II. LES OBSERVATIONS DU RAPPORTEUR SPÉCIAL

A. UNE HAUSSE DES CRÉDITS LIÉS AUX REVALORISATIONS SALARIALES

1. Une sous-consommation persistante du plafond d'emplois révélant le manque d'attractivité de la profession...

En 2024, le plafond d'emplois global de la mission a progressé, pour la quatrième année consécutive, de 3,4 % représentant 34 973 équivalents temps plein travaillés (ETPT). Cette hausse est principalement due au programme 230 « Vie de l'élève », le nombre d'emplois prévu sur ce programme augmentant de 45 % entre 2023 et 2024, soit une hausse de 32 930 ETPT. En effet, la LFI pour 2024 anticipait le transfert prévisionnel sur le titre 2 de 21 322 ETPT d'AESH, qui étaient jusqu'alors rémunérés sur les crédits d'intervention du programme. La hausse du plafond d'emplois en LFI 2024 correspond à une création nette de postes de 1 594 ETPT.

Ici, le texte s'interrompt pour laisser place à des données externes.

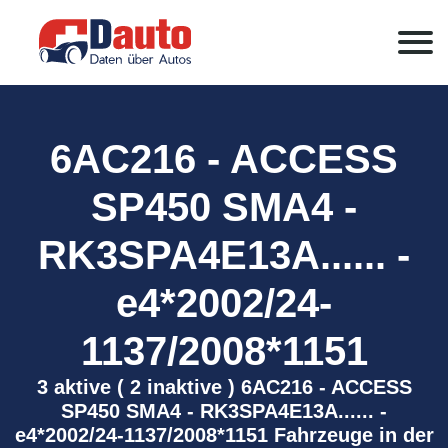
6AC216 - ACCESS
SP450 SMA4 -
RK3SPA4E13A...... -
e4*2002/24-
1137/2008*1151
3 aktive ( 2 inaktive ) 6AC216 - ACCESS
SP450 SMA4 - RK3SPA4E13A...... -
e4*2002/24-1137/2008*1151 Fahrzeuge in der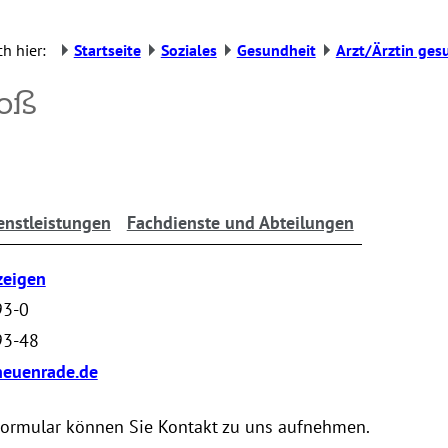
h hier:
Startseite
Soziales
Gesundheit
Arzt/Ärztin ges
Voß
enstleistungen
Fachdienste und Abteilungen
zeigen
93-0
93-48
euenrade.de
Formular können Sie Kontakt zu uns aufnehmen.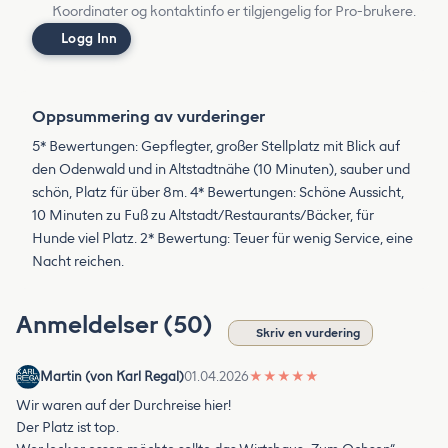
Koordinater og kontaktinfo er tilgjengelig for Pro-brukere.
Logg Inn
Oppsummering av vurderinger
5* Bewertungen: Gepflegter, großer Stellplatz mit Blick auf
den Odenwald und in Altstadtnähe (10 Minuten), sauber und
schön, Platz für über 8m. 4* Bewertungen: Schöne Aussicht,
10 Minuten zu Fuß zu Altstadt/Restaurants/Bäcker, für
Hunde viel Platz. 2* Bewertung: Teuer für wenig Service, eine
Nacht reichen.
Anmeldelser (50)
Skriv en vurdering
Martin (von Karl Regal)
01.04.2026
★
★
★
★
★
Wir waren auf der Durchreise hier!
Der Platz ist top.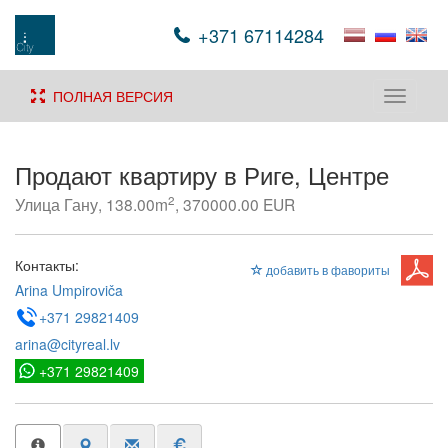
+371 67114284
ПОЛНАЯ ВЕРСИЯ
Toggle
navigati
Продают квартиру в Риге, Центре
2
Улица Гану, 138.00m
, 370000.00 EUR
Контакты:
добавить в фавориты
Arina Umpiroviča
+371 29821409
arina@cityreal.lv
+371 29821409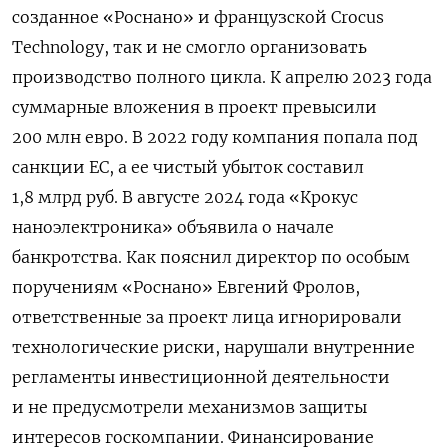
созданное «Роснано» и французской Crocus
Technology, так и не смогло организовать
производство полного цикла. К апрелю 2023 года
суммарные вложения в проект превысили
200 млн евро. В 2022 году компания попала под
санкции ЕС, а ее чистый убыток составил
1,8 млрд руб. В августе 2024 года «Крокус
наноэлектроника» объявила о начале
банкротства. Как пояснил директор по особым
поручениям «Роснано» Евгений Фролов,
ответственные за проект лица игнорировали
технологические риски, нарушали внутренние
регламенты инвестиционной деятельности
и не предусмотрели механизмов защиты
интересов госкомпании. Финансирование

Évolution de la consommation des emplois par rapport aux plafonds fixés
en lois de finances initiales et rectificatives

(en ETPT)

Source : commission des finances d'après les documents budgétaires

Le niveau des emplois est pourtant sous-consommé, avec un taux de 99,5 % des prévisions en LFI 2024, représentant une sous-consommation de 5 690 ETPT, dont 2 201 ETPT sur le programme 140 « Enseignement public du premier degré » et 1 585 ETPT sur le programme 141 « Enseignement public du second degré ». Le niveau des emplois réellement consommés augmente par rapport à 2023, où seul 98,2 % du plafond d'emplois avait été consommé.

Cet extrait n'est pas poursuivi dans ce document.